Personal information
- Full name: Emmerson Malachi Hopeton Sutton
- Date of birth: 28 December 2006 (age 19)
- Place of birth: Lewisham, London, England
- Position: Winger

Team information
- Current team: Queens Park Rangers

Youth career
- 2018–2024: Queens Park Rangers

Senior career*
- Years: Team / Apps / (Gls)
- 2024–: Queens Park Rangers / 2 / (0)
- 2024–2025: → Hanwell Town (loan) / 11 / (0)
- 2025–2026: → Morecambe (loan) / 20 / (1)
- 2026: → Harrogate Town (loan) / 9 / (1)
- 2026–: → Worthing FC (loan) / 0 / (0)

= Emmerson Sutton =

English footballer (born 2006)

Emmerson Malachi Hopeton Sutton (born 28 December 2006) is an English professional footballer who plays as a winger for club Worthing F.C

==Career==
Born in Lewisham, Sutton joined the Queens Park Rangers at under-12 level.

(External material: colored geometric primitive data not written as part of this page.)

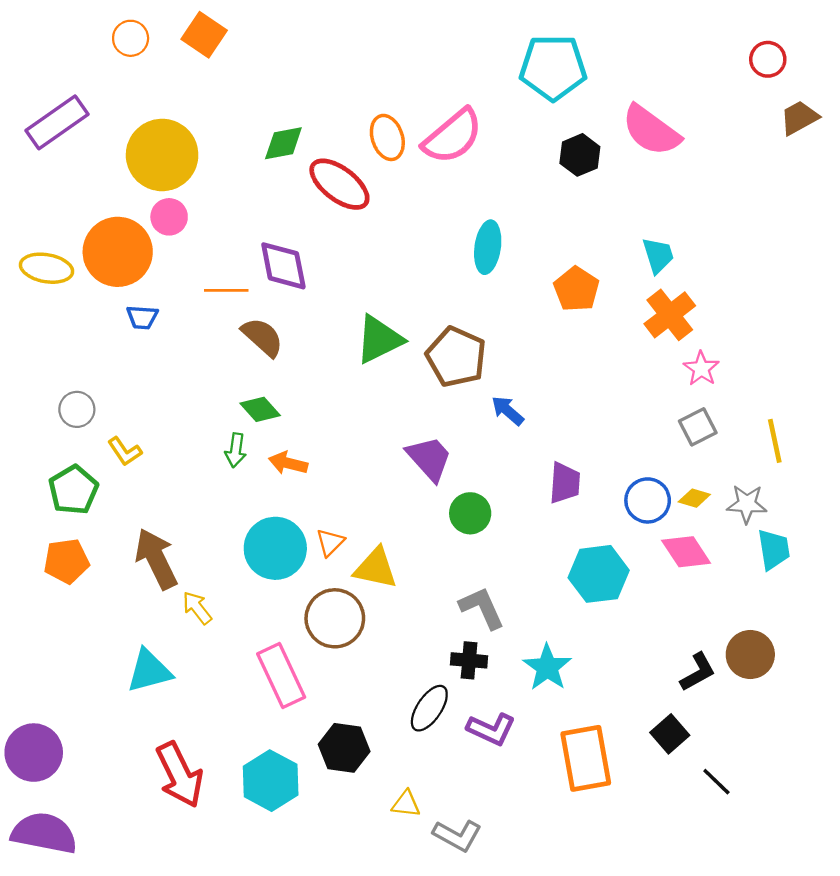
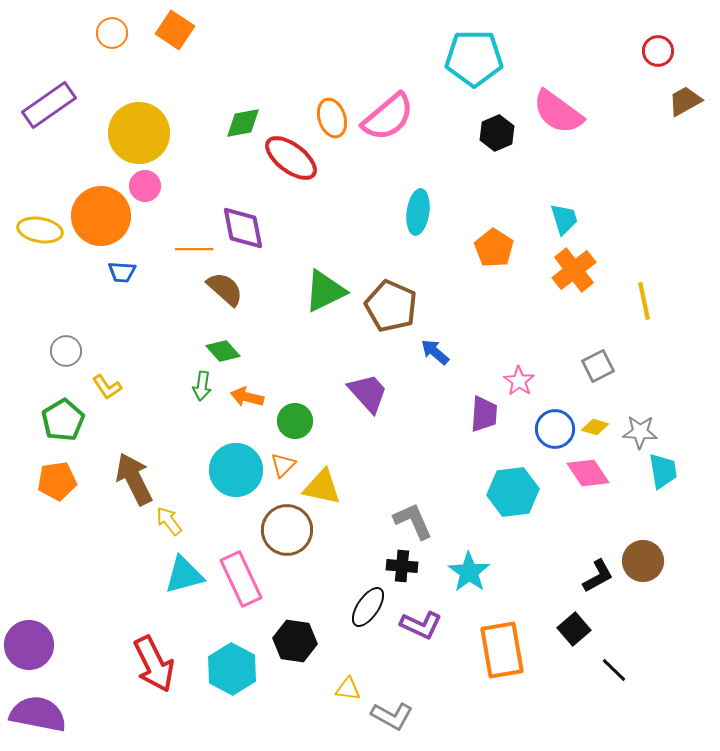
pink star: (701, 369) -> (519, 381), moved
yellow line: (775, 441) -> (644, 301), moved
green circle: (470, 513) -> (295, 421), moved
cyan triangle: (149, 671) -> (184, 575), moved

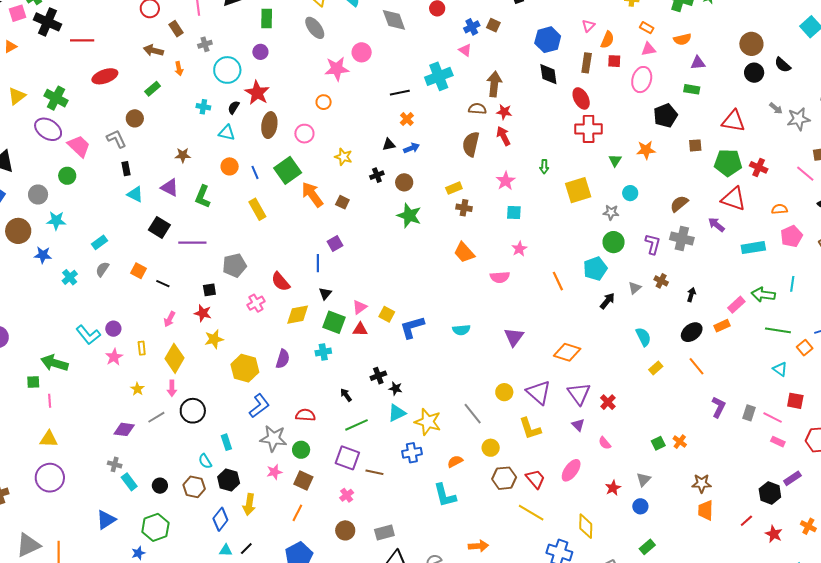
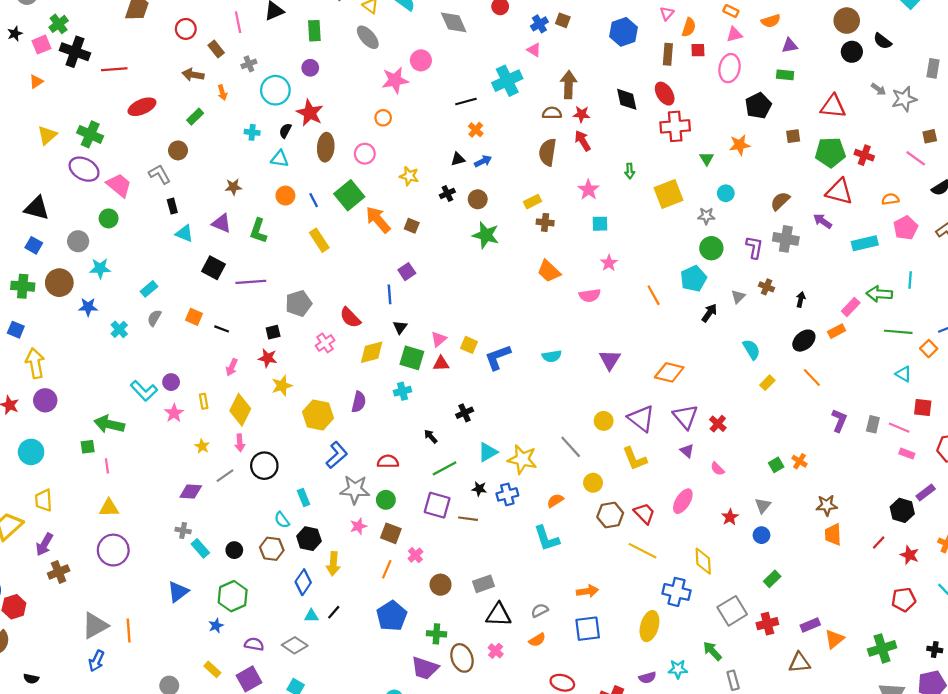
black diamond: (548, 74) -> (627, 99), moved
black star: (396, 388) -> (479, 489), moved
pink cross: (347, 495) -> (415, 555), moved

In October 2024, Sutton joined Southern League Premier Division South side Hanwell Town on a work-experience loan deal. In January 2025, he returned to Queens Park Rangers and signed a first professional contract. Prior to the new contract, he had been linked with a number of Premier League clubs, having drawn comparisons to another former Queens Park Rangers player, Ebere Eze.

On 21 April 2025, Sutton made his professional debut as a second-half substitute in a 2–1 defeat to Swansea City.

On 17 September 2025, Sutton joined Morecambe on loan. On 13 January 2026, the loan was extended until the end of the season.

On 14 January 2026, Sutton was recalled from his loan at Morecambe. He joined Harrogate Town on loan on 23 January 2026.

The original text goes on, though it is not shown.